I drive by it everyday twice a day for the past 9 years and never stopped. Someone recommended the Cove in Peekskill by the water.


----------



## Flatbedford (Feb 18, 2013)

Cove has recently changed ownership. Not sure what its like now. The location is nice though. If you are gonna head down in the warmer weather let me know. Maybe we can meet you there. Do you know how all the restaurants at the Newburgh waterfront did during Sandy? We like to go up there in the summer.


----------



## katwillny (Feb 19, 2013)

That be real cool Steve, Ill definitely let you know. I was just in torches a few days ago and all appears to be fine. Love that water front, Torches with the wife, Havanas 59 with the wife and kids and Gullys with the boys. Gullys is a great place for beers and good live music.


----------



## Flatbedford (Feb 19, 2013)

We used to take the boat up to Gully's a couple times a year.

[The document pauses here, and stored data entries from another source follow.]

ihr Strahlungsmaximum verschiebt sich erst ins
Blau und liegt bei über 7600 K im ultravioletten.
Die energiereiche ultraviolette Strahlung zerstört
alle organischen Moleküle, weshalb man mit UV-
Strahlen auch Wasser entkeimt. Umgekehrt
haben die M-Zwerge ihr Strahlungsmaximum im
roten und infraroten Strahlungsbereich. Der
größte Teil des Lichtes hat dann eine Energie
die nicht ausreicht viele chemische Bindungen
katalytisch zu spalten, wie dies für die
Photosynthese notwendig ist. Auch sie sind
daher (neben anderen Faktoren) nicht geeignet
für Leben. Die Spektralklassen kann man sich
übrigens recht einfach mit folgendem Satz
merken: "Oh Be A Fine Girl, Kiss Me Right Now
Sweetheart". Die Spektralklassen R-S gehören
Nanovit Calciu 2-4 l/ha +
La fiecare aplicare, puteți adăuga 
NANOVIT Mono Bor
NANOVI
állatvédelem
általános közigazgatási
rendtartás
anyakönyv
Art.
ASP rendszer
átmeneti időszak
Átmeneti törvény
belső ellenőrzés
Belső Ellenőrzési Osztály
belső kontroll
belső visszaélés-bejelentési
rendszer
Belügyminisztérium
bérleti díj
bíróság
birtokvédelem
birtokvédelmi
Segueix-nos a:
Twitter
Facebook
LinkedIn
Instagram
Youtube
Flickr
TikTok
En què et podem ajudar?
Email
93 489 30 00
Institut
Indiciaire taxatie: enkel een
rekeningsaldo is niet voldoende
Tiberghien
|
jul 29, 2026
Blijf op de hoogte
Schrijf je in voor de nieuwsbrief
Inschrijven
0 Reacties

Before gas got to be around $5/gallon and we pretty much gave up on boating.


----------



## MasterMech (Feb 20, 2013)

Flatbedford said:


> We used to take the boat up to Gully's a couple times a year. Before gas got to be around $5/gallon and we pretty much gave up on boating.

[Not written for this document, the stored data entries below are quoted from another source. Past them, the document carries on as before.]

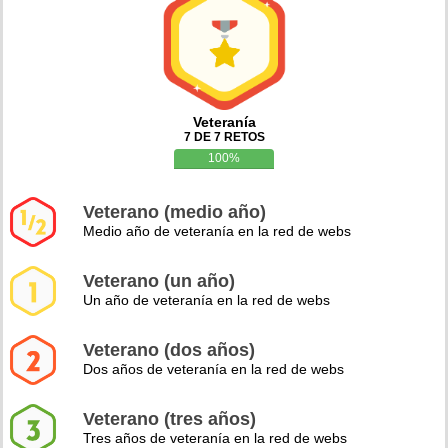
Veteranía
7 DE 7 RETOS
100%
Veterano (medio año)
Medio año de veteranía en la red de webs
Veterano (un año)
Un año de veteranía en la red de webs
Veterano (dos años)
Dos años de veteranía en la red de webs
Veterano (tres años)
Tres años de veteranía en la red de webs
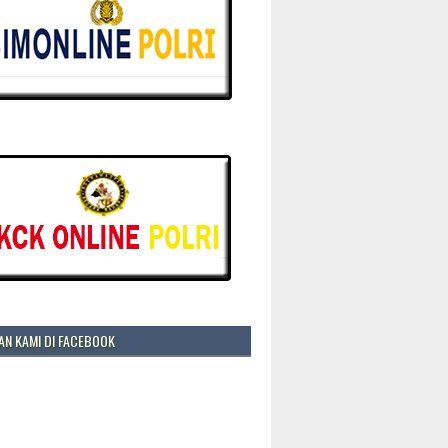
N KAMI DI FACEBOOK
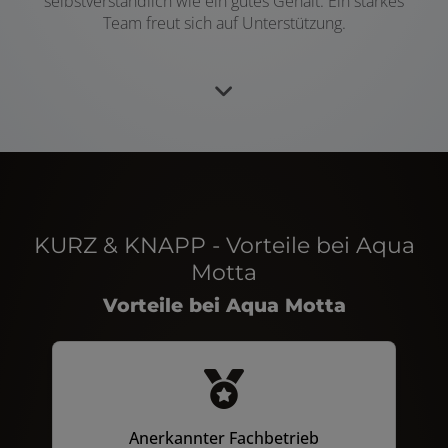
selbstverständlich wie ein gutes Gehalt. Ein starkes
Team freut sich auf Unterstützung.
KURZ & KNAPP - Vorteile bei Aqua
Motta
Vorteile bei Aqua Motta
Anerkannter Fachbetrieb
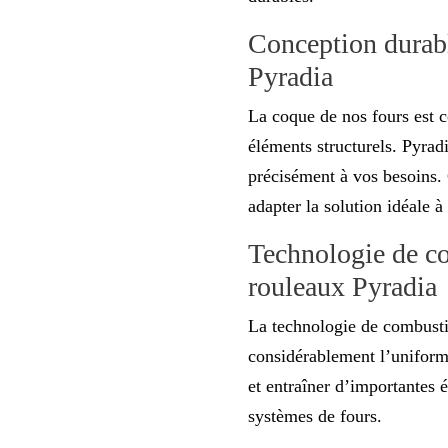
Conception durabl
Pyradia
La coque de nos fours est c
éléments structurels. Pyrad
précisément à vos besoins
adapter la solution idéale 
Technologie de co
rouleaux Pyradia
La technologie de combusti
considérablement l’uniformi
et entraîner d’importantes 
systèmes de fours.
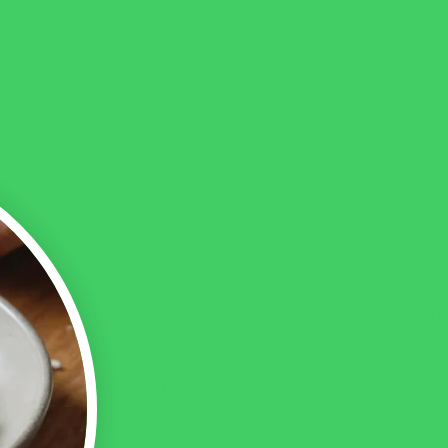
Astuce po
Adoucir u
Sauce Trop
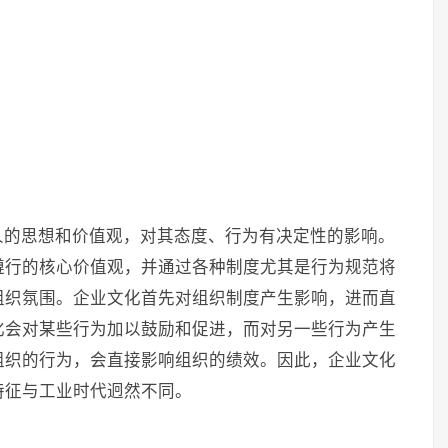
人的思想和价值观，对其态度、行为有决定性的影响。
遵行的核心价值观，并通过各种制度尤其是行为规范将
组织氛围。企业文化首先对组织制度产生影响，进而直
化会对某些行为加以鼓励和促进，而对另一些行为产生
组织的行为，会直接影响组织的绩效。因此，企业文化
特征与工业时代迥然不同。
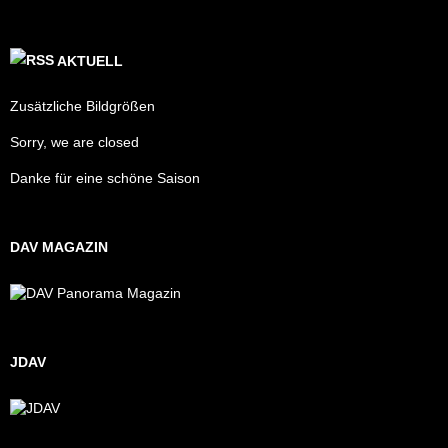
AKTUELL
Zusätzliche Bildgrößen
Sorry, we are closed
Danke für eine schöne Saison
DAV MAGAZIN
JDAV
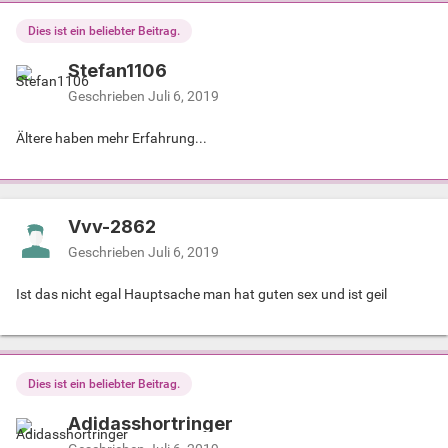
Dies ist ein beliebter Beitrag.
Stefan1106
Geschrieben
Juli 6, 2019
Ältere haben mehr Erfahrung...
Vvv-2862
Geschrieben
Juli 6, 2019
Ist das nicht egal Hauptsache man hat guten sex und ist geil
Dies ist ein beliebter Beitrag.
Adidasshortringer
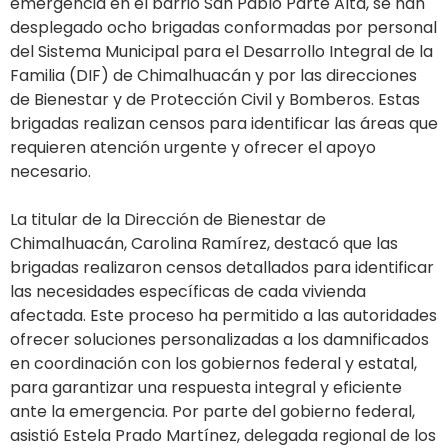
emergencia en el barrio San Pablo Parte Alta, se han
desplegado ocho brigadas conformadas por personal
del Sistema Municipal para el Desarrollo Integral de la
Familia (DIF) de Chimalhuacán y por las direcciones
de Bienestar y de Protección Civil y Bomberos. Estas
brigadas realizan censos para identificar las áreas que
requieren atención urgente y ofrecer el apoyo
necesario.
La titular de la Dirección de Bienestar de
Chimalhuacán, Carolina Ramírez, destacó que las
brigadas realizaron censos detallados para identificar
las necesidades específicas de cada vivienda
afectada. Este proceso ha permitido a las autoridades
ofrecer soluciones personalizadas a los damnificados
en coordinación con los gobiernos federal y estatal,
para garantizar una respuesta integral y eficiente
ante la emergencia. Por parte del gobierno federal,
asistió Estela Prado Martínez, delegada regional de los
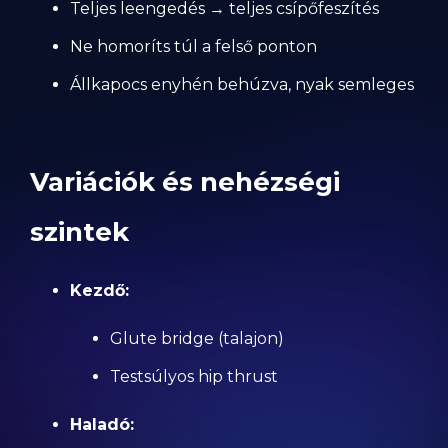
Teljes leengedés → teljes csípőfeszítés
Ne homoríts túl a felső ponton
Állkapocs enyhén behúzva, nyak semleges
Variációk és nehézségi
szintek
Kezdő:
Glute bridge (talajon)
Testsúlyos hip thrust
Haladó:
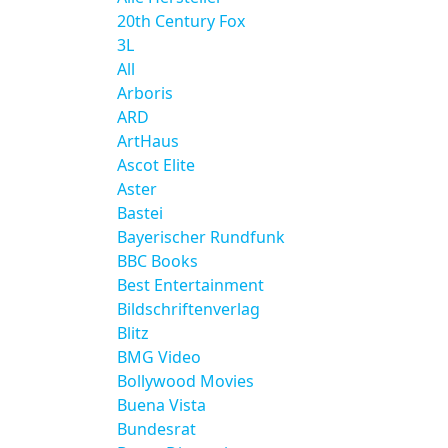
20th Century Fox
3L
All
Arboris
ARD
ArtHaus
Ascot Elite
Aster
Bastei
Bayerischer Rundfunk
BBC Books
Best Entertainment
Bildschriftenverlag
Blitz
BMG Video
Bollywood Movies
Buena Vista
Bundesrat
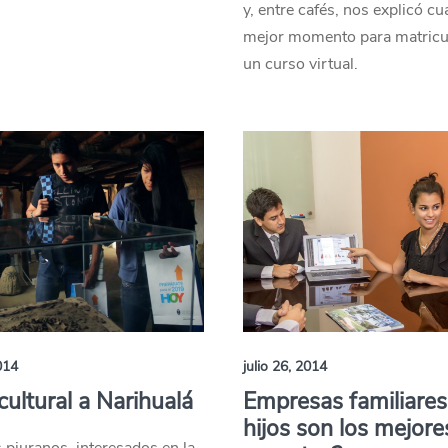
y, entre cafés, nos explicó cuá
mejor momento para matricu
un curso virtual.
014
julio 26, 2014
 cultural a Narihualá
Empresas familiares
hijos son los mejore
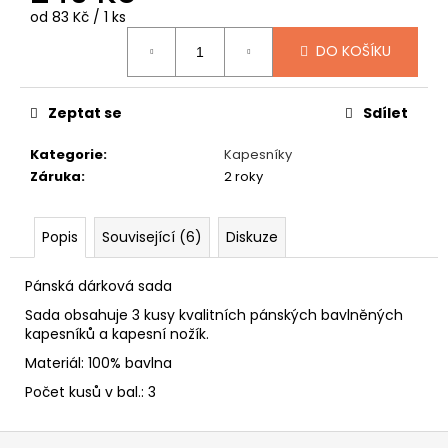
č
Měrná
od 83 Kč / 1 ks
u
cena:
j
DO KOŠÍKU
e
m
e
Zeptat se
Sdílet
Kategorie
:
Kapesníky
GAVROCHE
Záruka
:
2 roky
FLEECE
549
Kč
Popis
Související (6)
Diskuze
Pánská dárková sada
Sada obsahuje 3 kusy kvalitních pánských bavlněných
kapesníků a kapesní nožík.
Materiál: 100% bavlna
Počet kusů v bal.: 3
Z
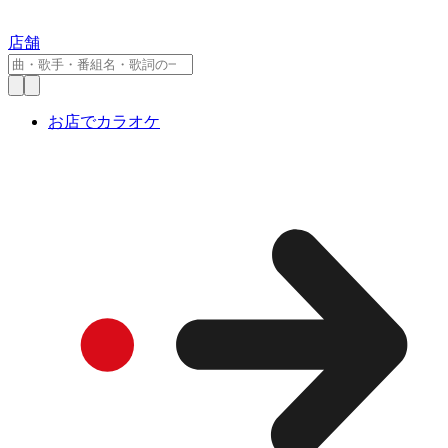
店舗
お店でカラオケ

 Think we'll see sailing make a comeback?


----------



## Flatbedford (Feb 20, 2013)

Hard to make a run from Croton to Newburgh and back in one night with a sailboat.


----------



## thewoodlands (Feb 20, 2013)

katwillny said:


> Here are some more


 I'll take the trunk in the pic, very nice pics.


----------



## katwillny (Feb 20, 2013)

Zap, that trunk is one of my best finds and has a nice story. I found that last summer in downtown Manhattan at a yard sale and it was the last piece the lady had and i got it for literally a bottle of water. It was one of those ungodly hot NYC days and when I saw it I Immediately fell in love with it, I struck up a conversation with her and she told me that I could have it since she didnt want to carry it back to her apartment 4 blocks down. After talking to her about our beautiful NYC she asked me to buy her a bottle of water and that I could have the trunk. I offered her money but she insisted that she wanted me to have it as long as I promised her to give it a nice home. Cant wait for the spring when they have these community street sales.That was a sweet woman.


----------



## katwillny (Feb 20, 2013)

schoondog said:


> Texaco Research


Shoondog, are you referring to the warehouses down by Maddam Brett Park at the end of South Ave? There were talks of making those into Lofts but that was a few years ago and I have not seen much going on down there. I wish they would do something with those buildings, they are not very sightly in their current state. I can see really nice lofts being made in there. Yes, i walked in last summer, and looked around inside. lol.


----------